Category Archives: humorous poem

Tyrant: NaPoWriMo 2021, Day 19: The Rant

Tyrant

Your arguments are specious, without a gram of proof,
but when we try to point this out, you only seem aloof.
Though you fancy that you’ve sex appeal and charm and woo and sizzle,
your expected rain of compliments turns out to be a drizzle.

That odor you find fragrant with which you mask your stench
would not be necessary if you were just a mensch*,
but the bald reality that you need to face
is that most of your actions are selfish, rude and base.
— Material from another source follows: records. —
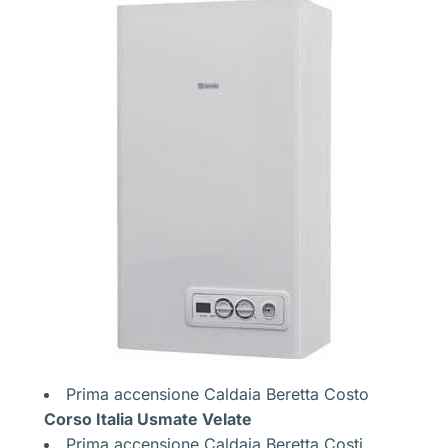
Prima accensione Caldaia Beretta Costo
Corso Italia Usmate Velate
Prima accensione Caldaia Beretta Costi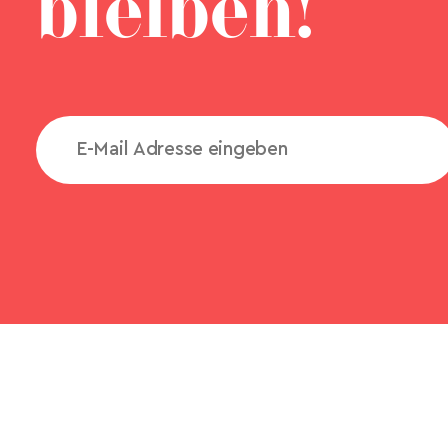
bleiben!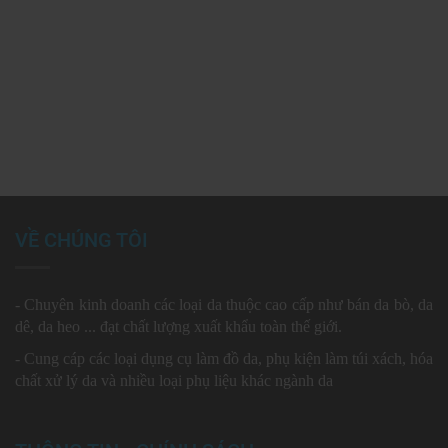
VỀ CHÚNG TÔI
- Chuyên kinh doanh các loại da thuộc cao cấp như bán da bò, da
dê, da heo ... đạt chất lượng xuất khẩu toàn thế giới.
- Cung cáp các loại dụng cụ làm đồ da, phụ kiện làm túi xách, hóa
chất xử lý da và nhiều loại phụ liệu khác ngành da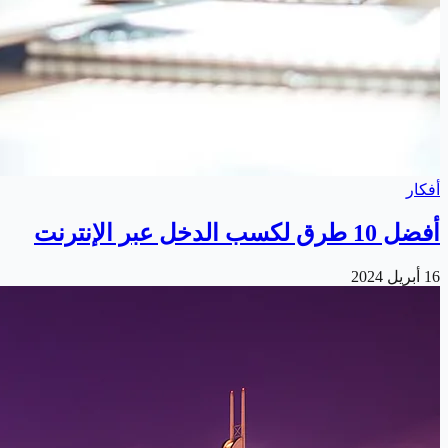
أفكار
أفضل 10 طرق لكسب الدخل عبر الإنترنت
16 أبريل 2024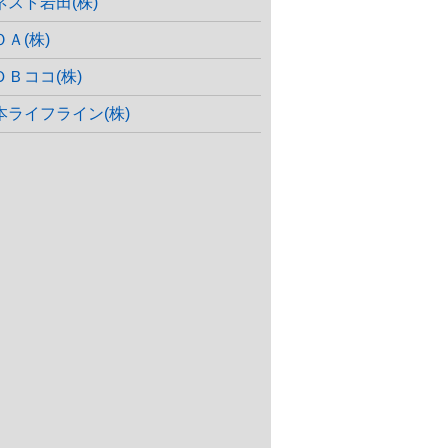
ネスト岩田(株)
ＯＡ(株)
ＤＢココ(株)
本ライフライン(株)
All your resolutions sworn to in the past
were but fabrications never meant to last.
In short, you are a narcissist thinking of you alone
with a thousand selfish vanities for which you won’t atone.

That’s why, my dear, you sit there in your ivory tower
wondering why your riches, your accomplishments and power
somehow do not satisfy when done for yourself only,
for all your grand accomplishments just leave you feeling lonely.
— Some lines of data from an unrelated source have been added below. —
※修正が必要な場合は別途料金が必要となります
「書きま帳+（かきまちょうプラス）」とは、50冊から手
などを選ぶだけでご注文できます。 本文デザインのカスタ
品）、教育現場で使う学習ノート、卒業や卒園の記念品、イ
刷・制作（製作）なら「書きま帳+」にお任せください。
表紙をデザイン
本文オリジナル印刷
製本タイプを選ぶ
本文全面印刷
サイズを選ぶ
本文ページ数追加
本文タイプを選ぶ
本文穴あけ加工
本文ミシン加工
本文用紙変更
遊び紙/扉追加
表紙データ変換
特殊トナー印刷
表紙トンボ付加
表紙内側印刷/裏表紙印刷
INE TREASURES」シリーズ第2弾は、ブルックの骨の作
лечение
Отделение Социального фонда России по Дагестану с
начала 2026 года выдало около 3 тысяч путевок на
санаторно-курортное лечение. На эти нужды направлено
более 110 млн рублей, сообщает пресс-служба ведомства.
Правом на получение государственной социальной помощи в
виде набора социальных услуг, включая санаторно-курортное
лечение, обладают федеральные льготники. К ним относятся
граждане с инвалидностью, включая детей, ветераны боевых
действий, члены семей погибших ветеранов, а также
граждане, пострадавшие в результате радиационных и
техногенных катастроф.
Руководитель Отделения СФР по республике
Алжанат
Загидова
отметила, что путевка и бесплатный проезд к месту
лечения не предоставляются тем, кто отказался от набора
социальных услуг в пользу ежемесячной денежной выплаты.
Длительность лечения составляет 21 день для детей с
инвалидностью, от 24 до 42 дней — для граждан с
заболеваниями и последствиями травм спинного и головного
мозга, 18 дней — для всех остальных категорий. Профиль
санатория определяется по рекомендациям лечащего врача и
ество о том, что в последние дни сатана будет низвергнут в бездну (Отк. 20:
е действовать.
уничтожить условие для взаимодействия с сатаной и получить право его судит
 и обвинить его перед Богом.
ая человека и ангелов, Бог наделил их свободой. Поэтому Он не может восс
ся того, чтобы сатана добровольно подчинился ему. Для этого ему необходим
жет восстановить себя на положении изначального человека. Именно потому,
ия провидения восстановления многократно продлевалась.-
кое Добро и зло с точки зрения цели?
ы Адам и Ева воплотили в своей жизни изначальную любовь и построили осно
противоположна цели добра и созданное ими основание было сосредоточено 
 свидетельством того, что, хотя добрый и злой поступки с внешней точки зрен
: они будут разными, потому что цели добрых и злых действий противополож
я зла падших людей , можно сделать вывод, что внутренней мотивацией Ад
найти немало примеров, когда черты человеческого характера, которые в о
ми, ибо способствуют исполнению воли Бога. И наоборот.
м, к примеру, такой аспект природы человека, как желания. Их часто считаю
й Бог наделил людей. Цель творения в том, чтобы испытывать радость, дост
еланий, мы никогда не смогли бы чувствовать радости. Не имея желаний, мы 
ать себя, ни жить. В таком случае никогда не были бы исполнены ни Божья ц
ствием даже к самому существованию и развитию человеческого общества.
*mensch: a person of integrity and honor

The NaPoWriMo prompt today is to write a humorous rant. In this poem, you may excoriate to your heart’s content all the things that get on your nerves.
Prompts today are sizzle, fragrant, past, specious and reality.images from Unsplash, used with permission

Gimme Some Skin! (NaPoWriMo 2021, Day 16)

Gimme Some Skin!

There’s no outside on
a skeleton—
simply bone
and bone alone.

Bones have no skin
to put them in—
no human hide
to hide inside.

They’re never pimply
for they’re simply
lacking places
on their faces
for a zit
to find to sit.

It’s not a matter of conjecture
what will be the state and texture
of their cheeks, for we all know
a blemish has no place to go.

So do not waste your Retinol
on a body with no skin at all.
It would be a horrid waste
on a skull that is de-faced!

For NaPoWriMom Day 16, we are to write a Skeltonic, or tumbling, verse. In this form, there’s no specific number of syllables per line, but each line should be short, and should aim to have two or three stressed syllables. And the lines should rhyme. You just rhyme the same sound until you get tired of it, and then move on to another sound.
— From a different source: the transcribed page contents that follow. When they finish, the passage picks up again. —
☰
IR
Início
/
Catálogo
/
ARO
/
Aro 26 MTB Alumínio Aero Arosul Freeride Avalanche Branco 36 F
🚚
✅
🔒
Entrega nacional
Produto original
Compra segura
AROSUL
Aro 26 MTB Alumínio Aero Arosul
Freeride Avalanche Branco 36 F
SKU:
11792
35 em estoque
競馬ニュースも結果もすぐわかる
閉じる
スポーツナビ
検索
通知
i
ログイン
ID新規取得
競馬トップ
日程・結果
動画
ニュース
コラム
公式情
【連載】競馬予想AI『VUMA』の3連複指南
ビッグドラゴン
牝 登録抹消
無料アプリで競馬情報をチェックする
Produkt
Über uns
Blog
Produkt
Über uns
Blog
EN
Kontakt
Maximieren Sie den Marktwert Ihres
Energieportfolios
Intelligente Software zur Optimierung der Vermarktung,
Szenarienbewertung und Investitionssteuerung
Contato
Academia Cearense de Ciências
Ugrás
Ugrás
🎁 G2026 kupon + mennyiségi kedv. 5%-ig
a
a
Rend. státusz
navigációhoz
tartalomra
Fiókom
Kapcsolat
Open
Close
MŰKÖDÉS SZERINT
How My Life Story Wound Up in the Sentinel: NaPoWriMo 2021, Day 13

 


How My Life Story Wound Up in the Sentinel

Startled awake by the end of the rain,
I rise to the quiet push of air
against my face and brain. I light the fire,
then lie on the couch under quilts.
One gray cat lies on top of me,
and the other jumps up soon after;
so for this long time before full light,
I am a warm bed for cats.

They fit themselves along the curves of my body,
pressing into the empty spaces.
My shoulder and arm are tucked
and held in place by the large male cat,

my folded knees and legs
pinned by the smaller yet heavier female.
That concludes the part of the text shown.